[The problem]
The records follow. Filter them to the lines that hold "Marianne".

───── Listed records

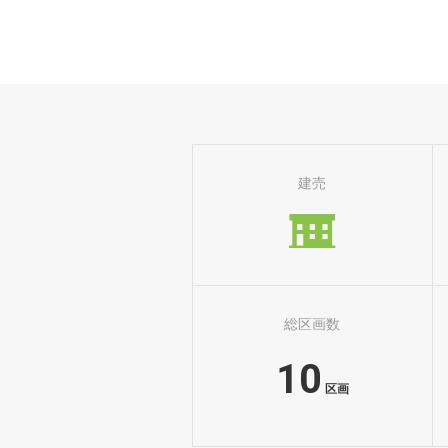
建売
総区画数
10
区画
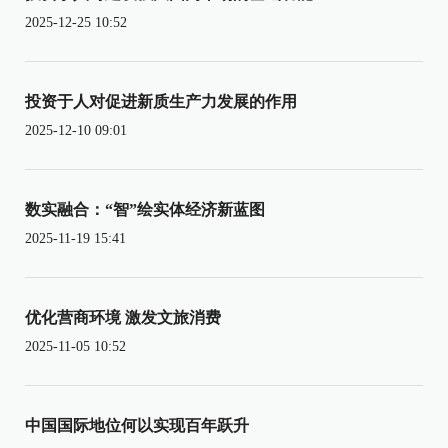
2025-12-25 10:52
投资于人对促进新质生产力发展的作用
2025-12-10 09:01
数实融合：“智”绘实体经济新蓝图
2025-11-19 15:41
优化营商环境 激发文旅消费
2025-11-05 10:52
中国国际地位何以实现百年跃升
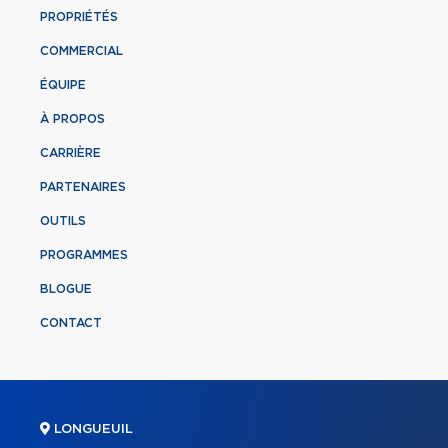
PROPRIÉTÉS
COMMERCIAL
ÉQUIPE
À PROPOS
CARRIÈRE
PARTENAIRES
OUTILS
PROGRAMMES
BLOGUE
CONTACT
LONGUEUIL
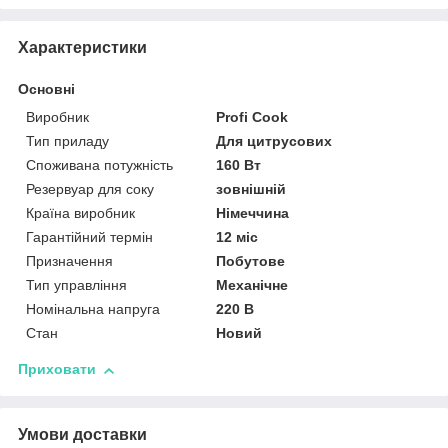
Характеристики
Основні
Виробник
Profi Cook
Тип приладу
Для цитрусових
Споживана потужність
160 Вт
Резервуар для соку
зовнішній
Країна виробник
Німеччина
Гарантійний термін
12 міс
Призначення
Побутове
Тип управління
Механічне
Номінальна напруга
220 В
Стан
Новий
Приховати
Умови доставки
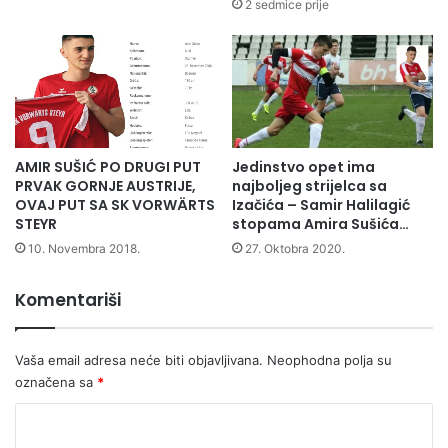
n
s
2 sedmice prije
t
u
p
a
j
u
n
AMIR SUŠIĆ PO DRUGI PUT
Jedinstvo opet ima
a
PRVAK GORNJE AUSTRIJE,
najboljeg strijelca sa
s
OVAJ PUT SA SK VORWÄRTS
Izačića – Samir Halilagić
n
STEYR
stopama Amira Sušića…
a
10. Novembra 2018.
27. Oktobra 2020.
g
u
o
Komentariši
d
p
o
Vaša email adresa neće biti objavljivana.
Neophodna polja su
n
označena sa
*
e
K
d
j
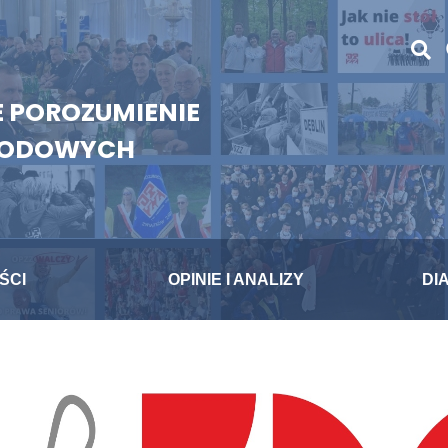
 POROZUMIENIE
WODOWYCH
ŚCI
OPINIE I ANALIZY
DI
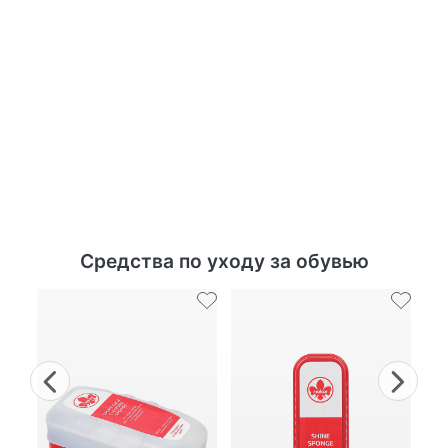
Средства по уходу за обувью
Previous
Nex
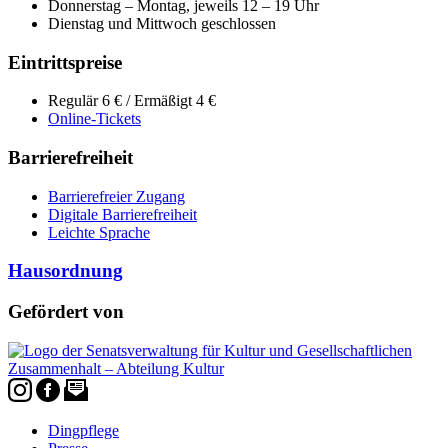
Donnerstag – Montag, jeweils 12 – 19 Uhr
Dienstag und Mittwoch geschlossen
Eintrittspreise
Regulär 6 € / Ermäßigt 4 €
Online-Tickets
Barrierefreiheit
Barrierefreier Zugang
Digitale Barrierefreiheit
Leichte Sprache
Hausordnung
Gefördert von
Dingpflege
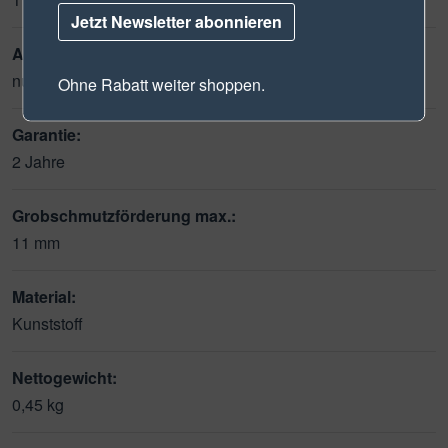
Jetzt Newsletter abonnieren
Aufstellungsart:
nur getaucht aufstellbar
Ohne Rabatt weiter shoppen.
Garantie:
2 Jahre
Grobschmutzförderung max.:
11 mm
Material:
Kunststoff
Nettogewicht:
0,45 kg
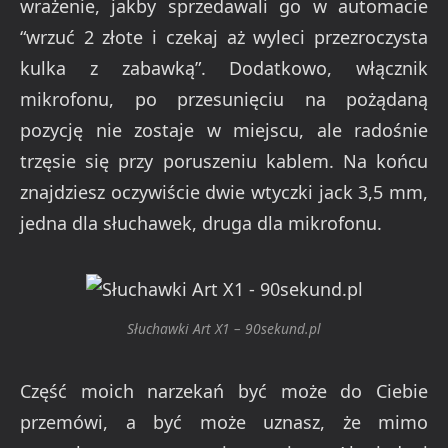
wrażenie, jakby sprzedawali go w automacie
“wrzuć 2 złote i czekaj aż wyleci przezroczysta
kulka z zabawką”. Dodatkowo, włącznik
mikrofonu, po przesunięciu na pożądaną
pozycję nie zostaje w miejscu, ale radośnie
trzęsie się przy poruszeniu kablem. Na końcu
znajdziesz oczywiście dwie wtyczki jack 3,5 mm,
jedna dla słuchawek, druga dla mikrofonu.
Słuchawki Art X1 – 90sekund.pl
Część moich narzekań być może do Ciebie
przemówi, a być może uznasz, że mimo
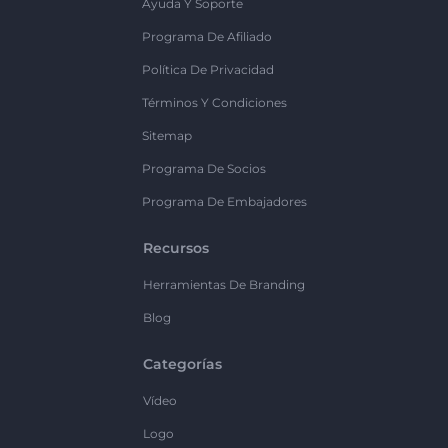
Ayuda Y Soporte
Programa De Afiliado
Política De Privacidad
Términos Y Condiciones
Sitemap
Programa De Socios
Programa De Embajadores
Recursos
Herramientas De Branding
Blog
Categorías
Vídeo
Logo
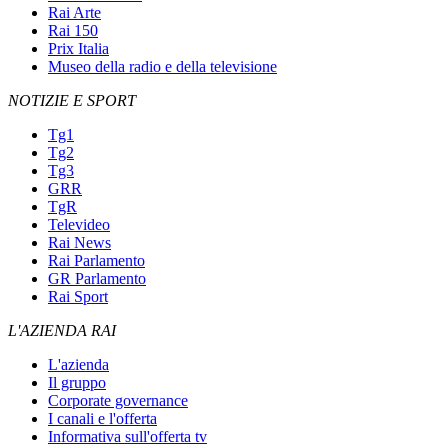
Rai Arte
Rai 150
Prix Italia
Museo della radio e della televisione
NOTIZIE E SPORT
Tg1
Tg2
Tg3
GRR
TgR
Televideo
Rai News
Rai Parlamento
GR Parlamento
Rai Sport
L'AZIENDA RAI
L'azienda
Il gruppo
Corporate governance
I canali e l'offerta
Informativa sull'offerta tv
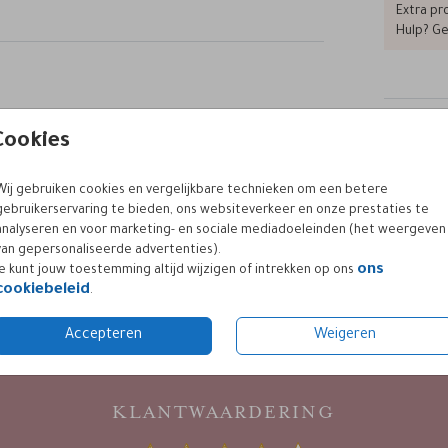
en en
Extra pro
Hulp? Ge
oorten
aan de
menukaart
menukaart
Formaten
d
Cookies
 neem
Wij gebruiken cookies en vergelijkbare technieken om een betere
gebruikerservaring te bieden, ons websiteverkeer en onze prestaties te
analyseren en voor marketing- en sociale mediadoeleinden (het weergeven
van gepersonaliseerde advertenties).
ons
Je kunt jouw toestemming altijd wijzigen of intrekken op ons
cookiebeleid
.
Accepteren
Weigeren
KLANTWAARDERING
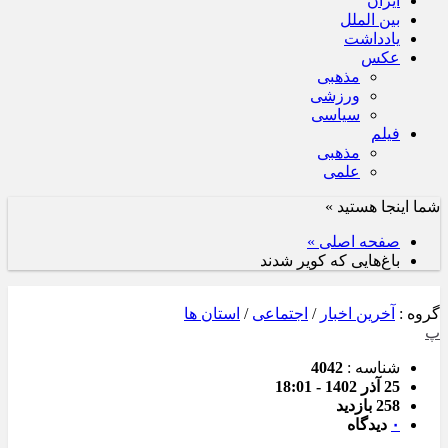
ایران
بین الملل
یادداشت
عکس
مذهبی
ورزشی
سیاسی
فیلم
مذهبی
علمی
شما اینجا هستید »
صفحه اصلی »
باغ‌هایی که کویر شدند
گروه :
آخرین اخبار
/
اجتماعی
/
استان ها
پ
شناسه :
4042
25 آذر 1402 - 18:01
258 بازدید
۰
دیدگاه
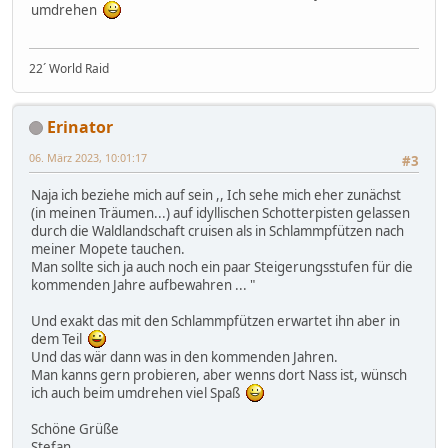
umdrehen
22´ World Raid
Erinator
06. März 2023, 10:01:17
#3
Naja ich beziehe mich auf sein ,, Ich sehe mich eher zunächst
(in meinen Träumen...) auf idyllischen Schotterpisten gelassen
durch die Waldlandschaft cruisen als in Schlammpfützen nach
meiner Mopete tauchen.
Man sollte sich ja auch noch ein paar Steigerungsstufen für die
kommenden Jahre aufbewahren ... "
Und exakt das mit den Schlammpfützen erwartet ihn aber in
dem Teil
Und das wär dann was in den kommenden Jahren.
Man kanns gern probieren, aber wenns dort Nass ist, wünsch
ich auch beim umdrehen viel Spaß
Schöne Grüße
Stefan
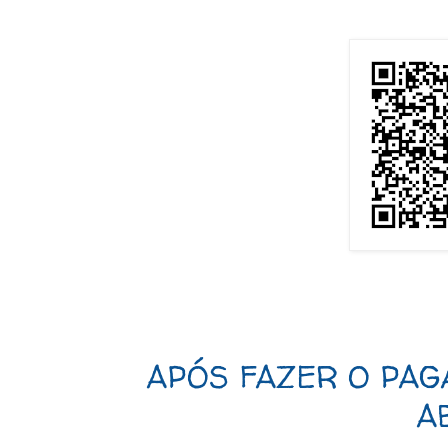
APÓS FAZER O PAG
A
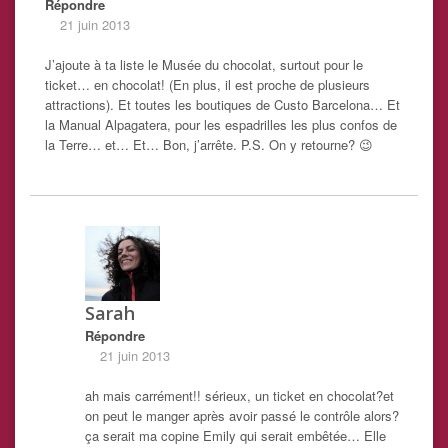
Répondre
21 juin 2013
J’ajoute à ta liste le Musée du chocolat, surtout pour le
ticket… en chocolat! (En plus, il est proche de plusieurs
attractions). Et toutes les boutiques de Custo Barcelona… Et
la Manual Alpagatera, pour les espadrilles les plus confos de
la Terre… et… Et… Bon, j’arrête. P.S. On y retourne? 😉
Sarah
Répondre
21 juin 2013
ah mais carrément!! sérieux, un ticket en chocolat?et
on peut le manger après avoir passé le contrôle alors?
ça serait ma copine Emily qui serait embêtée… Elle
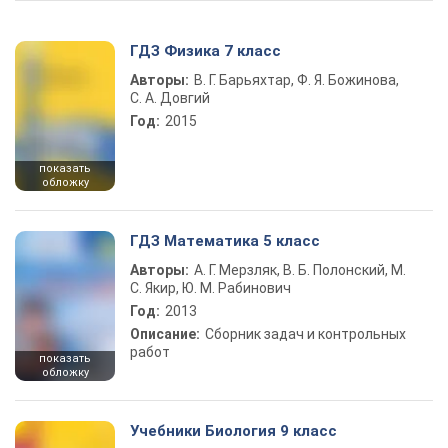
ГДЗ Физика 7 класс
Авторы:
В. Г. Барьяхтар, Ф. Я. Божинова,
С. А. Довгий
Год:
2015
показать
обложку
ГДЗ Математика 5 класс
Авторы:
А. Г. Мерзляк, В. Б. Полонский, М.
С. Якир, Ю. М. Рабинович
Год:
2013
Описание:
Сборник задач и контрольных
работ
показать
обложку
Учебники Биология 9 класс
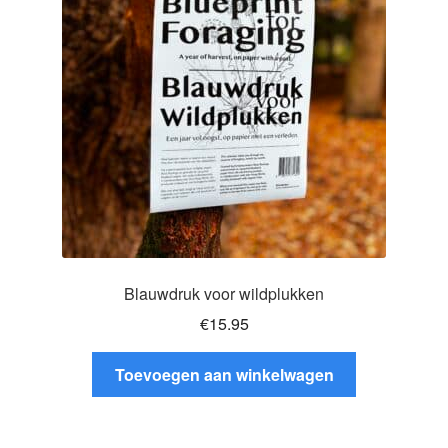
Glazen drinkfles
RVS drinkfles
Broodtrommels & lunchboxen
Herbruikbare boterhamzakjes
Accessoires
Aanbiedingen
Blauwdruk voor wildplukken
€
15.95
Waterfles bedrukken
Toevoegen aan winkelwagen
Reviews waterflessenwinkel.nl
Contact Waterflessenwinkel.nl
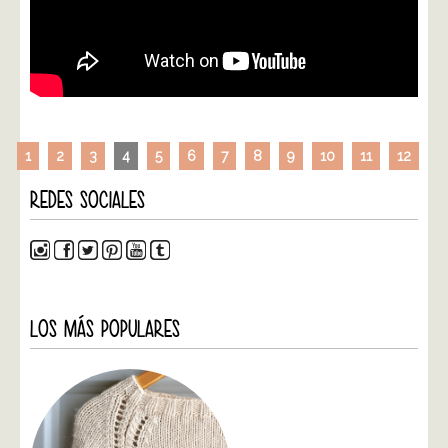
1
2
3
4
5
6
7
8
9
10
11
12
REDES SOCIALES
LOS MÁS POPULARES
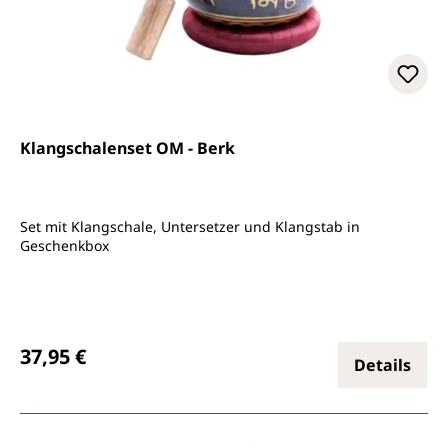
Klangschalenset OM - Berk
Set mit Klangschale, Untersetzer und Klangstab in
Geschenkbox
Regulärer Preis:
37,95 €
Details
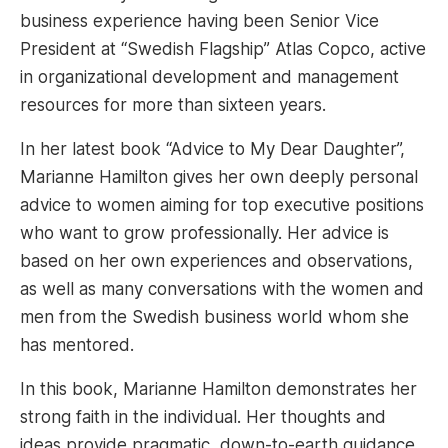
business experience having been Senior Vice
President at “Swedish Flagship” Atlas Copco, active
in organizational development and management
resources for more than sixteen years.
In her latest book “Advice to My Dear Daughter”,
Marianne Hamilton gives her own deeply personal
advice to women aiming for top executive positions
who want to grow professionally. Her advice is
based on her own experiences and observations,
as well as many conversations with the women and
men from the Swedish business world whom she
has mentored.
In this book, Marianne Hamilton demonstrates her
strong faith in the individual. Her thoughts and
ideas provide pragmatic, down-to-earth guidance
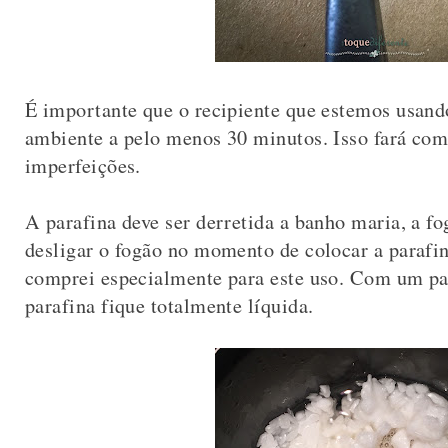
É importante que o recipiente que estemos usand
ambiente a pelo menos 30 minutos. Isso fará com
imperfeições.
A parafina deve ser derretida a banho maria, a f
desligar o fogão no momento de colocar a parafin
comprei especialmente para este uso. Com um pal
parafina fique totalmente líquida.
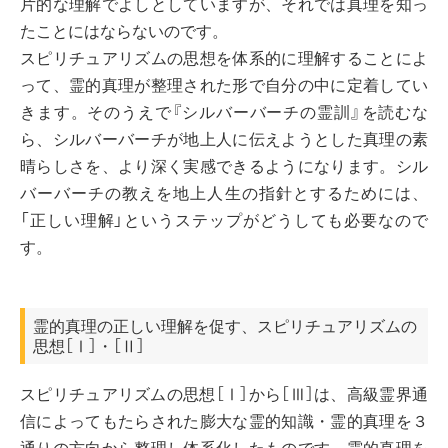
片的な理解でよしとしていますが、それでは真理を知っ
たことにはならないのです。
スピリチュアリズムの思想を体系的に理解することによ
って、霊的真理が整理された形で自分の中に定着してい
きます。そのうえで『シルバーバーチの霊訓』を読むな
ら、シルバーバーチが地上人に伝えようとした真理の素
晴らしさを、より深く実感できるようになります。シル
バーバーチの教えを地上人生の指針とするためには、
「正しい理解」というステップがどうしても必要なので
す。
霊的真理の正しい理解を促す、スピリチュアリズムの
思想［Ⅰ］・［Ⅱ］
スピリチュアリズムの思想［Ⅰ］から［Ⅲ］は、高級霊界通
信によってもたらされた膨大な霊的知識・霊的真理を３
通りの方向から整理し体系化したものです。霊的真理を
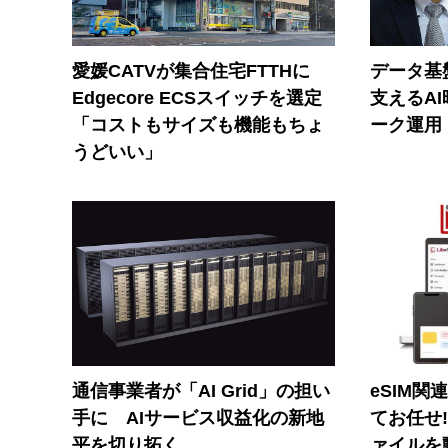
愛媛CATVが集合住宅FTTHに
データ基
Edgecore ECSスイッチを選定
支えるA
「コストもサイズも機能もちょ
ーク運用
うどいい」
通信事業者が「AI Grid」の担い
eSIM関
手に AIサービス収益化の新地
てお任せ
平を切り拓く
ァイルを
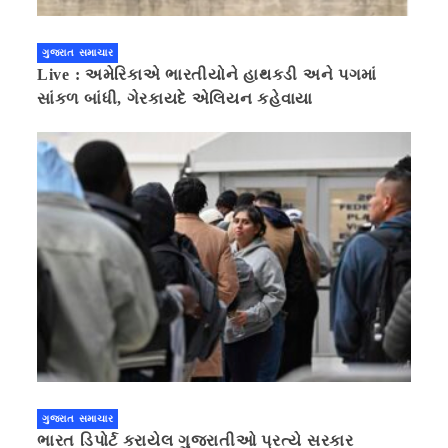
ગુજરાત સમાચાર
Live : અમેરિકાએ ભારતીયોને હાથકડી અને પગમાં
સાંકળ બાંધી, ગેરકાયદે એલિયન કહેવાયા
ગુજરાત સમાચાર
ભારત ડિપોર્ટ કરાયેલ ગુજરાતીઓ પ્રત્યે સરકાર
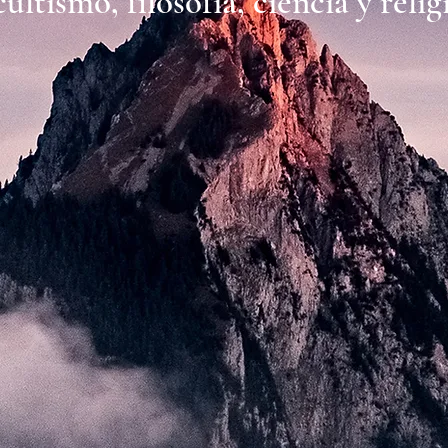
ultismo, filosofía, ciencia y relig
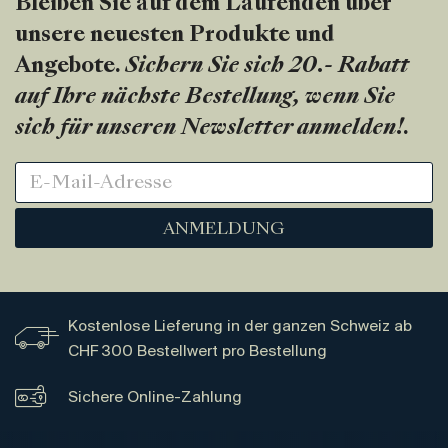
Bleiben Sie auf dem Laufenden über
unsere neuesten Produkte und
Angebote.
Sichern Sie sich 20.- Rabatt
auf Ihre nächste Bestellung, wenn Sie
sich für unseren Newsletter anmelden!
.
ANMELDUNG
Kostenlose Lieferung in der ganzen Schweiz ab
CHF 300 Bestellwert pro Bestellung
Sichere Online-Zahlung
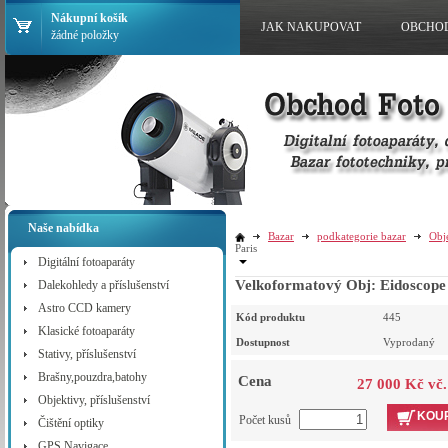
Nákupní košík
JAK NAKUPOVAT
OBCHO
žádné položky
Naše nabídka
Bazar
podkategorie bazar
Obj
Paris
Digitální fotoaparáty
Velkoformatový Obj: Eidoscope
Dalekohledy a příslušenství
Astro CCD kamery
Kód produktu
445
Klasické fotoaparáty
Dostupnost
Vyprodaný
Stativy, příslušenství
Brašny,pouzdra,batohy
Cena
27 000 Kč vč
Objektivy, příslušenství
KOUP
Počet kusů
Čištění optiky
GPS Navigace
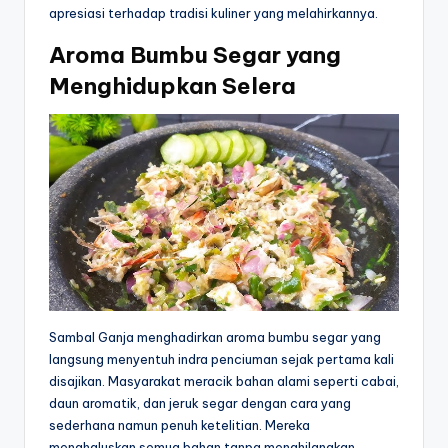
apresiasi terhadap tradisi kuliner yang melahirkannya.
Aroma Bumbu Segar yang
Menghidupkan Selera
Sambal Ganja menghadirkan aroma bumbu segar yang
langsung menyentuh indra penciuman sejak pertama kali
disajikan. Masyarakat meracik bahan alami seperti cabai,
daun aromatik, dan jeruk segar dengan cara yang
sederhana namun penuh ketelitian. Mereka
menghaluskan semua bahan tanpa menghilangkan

──────────

[Answer box]
Marianne Hamilton gives her own deeply personal
In this book, Marianne Hamilton demonstrates her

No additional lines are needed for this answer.